> WHAT THE EXERCISE ASKS: Show every line of the records below that contains the word "tekee".

[SOURCE MATERIAL Boundary: Start]

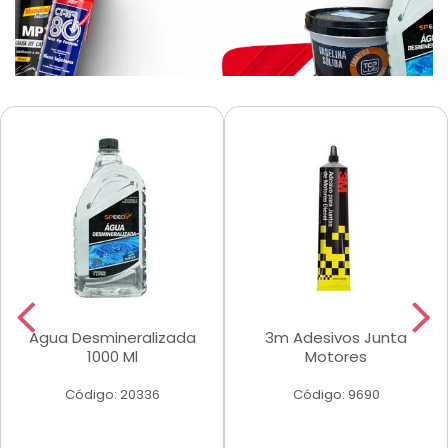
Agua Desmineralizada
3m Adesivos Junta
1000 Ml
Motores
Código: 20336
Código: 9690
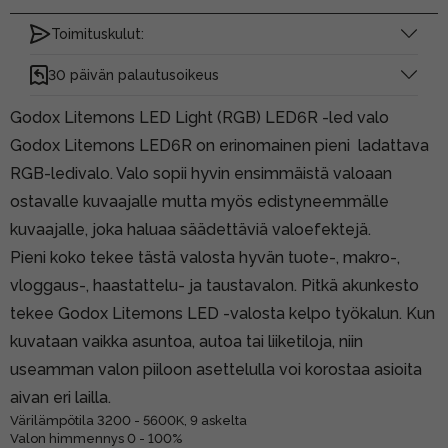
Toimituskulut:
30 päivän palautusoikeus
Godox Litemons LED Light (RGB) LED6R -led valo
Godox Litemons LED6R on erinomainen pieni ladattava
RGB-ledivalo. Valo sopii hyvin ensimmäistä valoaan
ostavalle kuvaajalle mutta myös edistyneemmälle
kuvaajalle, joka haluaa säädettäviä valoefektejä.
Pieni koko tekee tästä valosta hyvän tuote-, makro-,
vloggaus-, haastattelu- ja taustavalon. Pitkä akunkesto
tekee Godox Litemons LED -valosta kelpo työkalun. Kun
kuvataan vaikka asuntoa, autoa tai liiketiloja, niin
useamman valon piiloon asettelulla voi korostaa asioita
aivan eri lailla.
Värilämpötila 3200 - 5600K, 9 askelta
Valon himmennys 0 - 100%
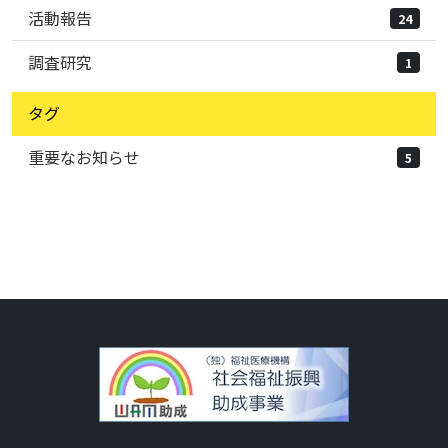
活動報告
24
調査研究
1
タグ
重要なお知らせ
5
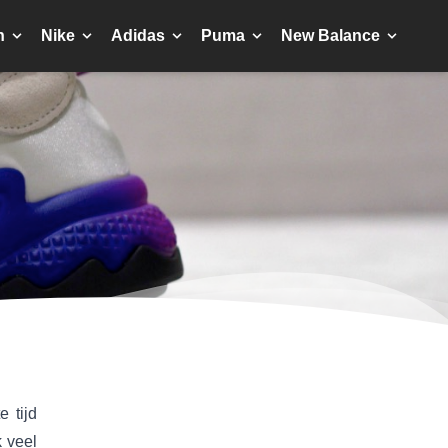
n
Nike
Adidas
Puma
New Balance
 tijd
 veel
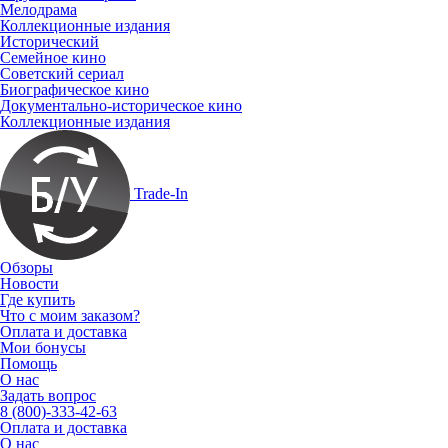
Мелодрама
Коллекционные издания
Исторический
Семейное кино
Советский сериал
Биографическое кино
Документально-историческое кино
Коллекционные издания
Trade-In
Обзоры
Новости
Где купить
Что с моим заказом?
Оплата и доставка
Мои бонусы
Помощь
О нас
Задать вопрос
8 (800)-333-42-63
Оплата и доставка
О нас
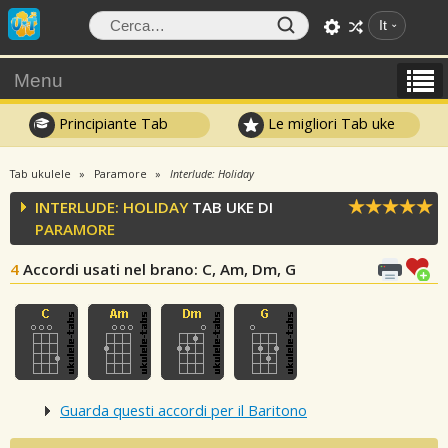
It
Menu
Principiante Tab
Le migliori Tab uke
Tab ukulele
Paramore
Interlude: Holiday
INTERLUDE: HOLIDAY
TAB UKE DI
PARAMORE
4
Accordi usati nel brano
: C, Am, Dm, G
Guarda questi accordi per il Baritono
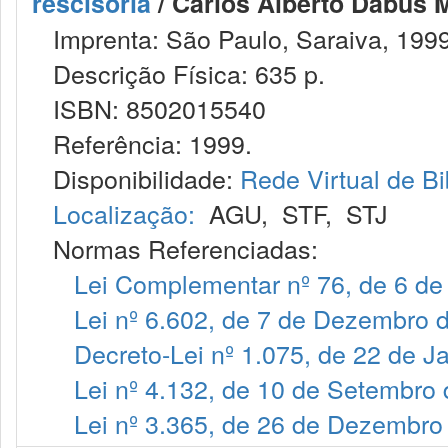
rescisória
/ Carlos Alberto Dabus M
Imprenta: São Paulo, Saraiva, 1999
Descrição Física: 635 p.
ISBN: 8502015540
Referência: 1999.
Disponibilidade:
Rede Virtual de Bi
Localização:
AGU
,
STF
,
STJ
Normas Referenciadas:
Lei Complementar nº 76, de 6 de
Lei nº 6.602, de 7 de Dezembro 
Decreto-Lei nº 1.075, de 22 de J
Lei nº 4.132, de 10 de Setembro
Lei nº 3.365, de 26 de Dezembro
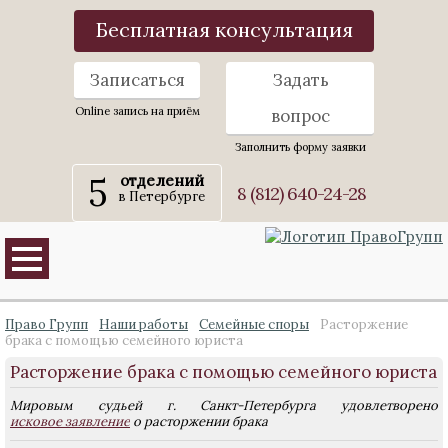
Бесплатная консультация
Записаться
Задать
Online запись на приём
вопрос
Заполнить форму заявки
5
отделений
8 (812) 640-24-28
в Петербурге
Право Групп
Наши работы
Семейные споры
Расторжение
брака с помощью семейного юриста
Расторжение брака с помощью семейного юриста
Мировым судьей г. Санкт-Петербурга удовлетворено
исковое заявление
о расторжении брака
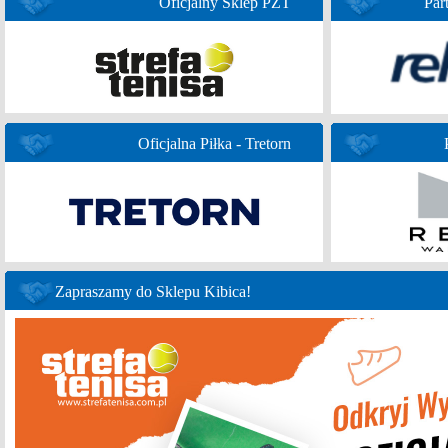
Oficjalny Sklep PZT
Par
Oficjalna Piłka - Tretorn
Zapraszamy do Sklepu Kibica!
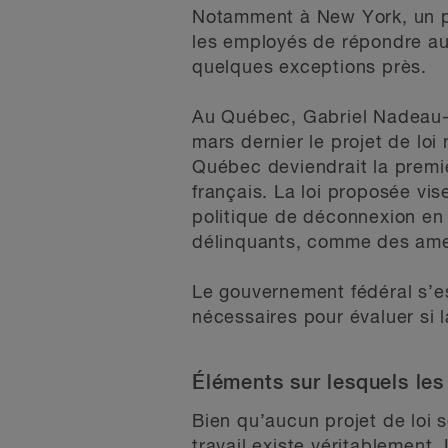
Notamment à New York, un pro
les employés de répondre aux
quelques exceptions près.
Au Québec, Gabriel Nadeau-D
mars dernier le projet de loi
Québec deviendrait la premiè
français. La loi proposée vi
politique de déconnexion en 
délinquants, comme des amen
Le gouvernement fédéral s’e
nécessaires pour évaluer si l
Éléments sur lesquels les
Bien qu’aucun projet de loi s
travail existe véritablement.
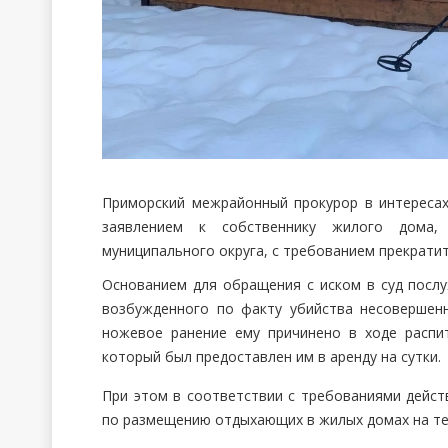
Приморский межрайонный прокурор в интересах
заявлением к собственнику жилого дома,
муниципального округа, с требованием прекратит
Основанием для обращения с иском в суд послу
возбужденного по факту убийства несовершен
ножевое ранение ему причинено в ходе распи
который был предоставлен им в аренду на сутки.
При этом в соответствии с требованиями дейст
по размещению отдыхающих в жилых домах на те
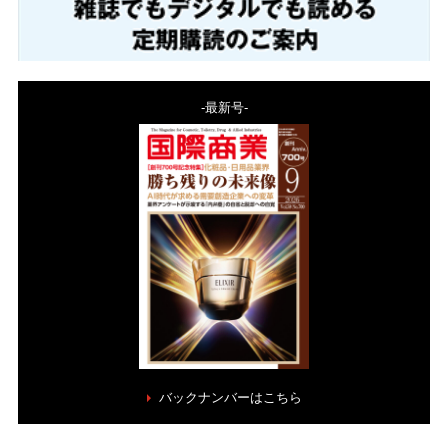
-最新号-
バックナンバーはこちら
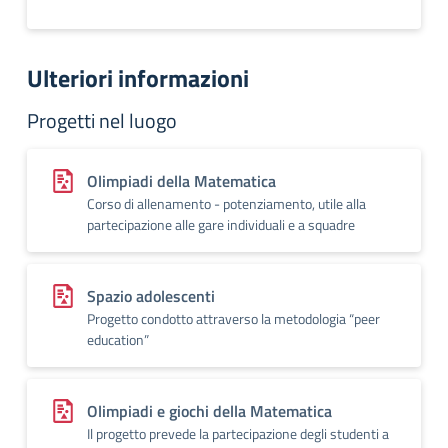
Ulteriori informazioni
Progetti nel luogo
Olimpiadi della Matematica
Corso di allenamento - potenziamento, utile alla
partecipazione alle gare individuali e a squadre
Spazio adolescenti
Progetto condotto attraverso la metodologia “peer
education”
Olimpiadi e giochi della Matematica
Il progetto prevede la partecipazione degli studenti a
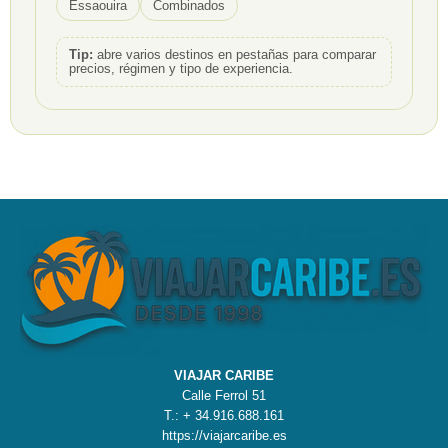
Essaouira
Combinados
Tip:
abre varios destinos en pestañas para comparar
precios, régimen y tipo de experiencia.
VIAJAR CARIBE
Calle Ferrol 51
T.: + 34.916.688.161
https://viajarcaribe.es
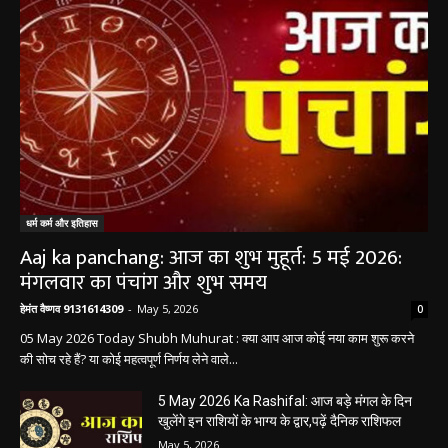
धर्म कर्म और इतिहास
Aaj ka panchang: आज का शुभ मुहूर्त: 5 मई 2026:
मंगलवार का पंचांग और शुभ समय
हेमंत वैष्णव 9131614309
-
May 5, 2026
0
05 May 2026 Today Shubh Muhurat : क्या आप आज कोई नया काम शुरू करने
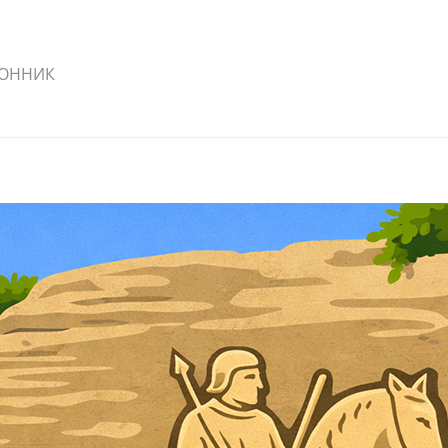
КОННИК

[SOURCE MATERIAL Boundary: End]

> EXPECTED ANSWER:
Pieni koko tekee tästä valosta hyvän tuote-, makro-,
tekee Godox Litemons LED -valosta kelpo työkalun. Kun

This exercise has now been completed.